Input material START

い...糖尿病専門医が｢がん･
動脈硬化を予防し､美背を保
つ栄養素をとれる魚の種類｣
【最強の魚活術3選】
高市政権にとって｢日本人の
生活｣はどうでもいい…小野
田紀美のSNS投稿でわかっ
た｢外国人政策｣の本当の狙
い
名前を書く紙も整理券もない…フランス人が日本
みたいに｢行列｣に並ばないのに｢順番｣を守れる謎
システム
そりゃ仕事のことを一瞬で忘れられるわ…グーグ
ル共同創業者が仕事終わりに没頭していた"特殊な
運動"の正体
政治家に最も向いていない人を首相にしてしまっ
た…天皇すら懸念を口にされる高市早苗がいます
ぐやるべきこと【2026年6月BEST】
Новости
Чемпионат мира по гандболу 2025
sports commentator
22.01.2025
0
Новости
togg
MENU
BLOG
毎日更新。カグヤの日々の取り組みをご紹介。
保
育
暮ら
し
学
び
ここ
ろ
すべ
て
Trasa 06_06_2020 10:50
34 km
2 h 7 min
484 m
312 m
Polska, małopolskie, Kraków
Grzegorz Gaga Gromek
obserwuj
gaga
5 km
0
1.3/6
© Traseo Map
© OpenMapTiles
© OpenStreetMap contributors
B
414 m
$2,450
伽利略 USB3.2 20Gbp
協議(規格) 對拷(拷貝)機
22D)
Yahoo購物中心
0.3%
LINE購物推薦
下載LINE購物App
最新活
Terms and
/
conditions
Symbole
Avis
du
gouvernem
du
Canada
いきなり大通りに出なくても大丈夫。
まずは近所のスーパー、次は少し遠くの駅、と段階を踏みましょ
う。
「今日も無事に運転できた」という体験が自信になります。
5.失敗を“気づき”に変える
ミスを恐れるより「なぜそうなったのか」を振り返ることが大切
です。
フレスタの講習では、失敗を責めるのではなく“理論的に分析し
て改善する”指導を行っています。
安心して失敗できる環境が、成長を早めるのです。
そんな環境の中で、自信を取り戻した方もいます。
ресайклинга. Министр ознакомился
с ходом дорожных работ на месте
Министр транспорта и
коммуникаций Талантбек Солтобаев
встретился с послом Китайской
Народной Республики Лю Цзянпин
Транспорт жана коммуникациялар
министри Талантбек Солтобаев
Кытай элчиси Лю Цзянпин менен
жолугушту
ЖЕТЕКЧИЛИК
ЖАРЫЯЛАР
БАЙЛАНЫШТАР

Input material END

_Required action_
Write only the number of lines in the records that include the word "Талантбек".

_Response to this task_
2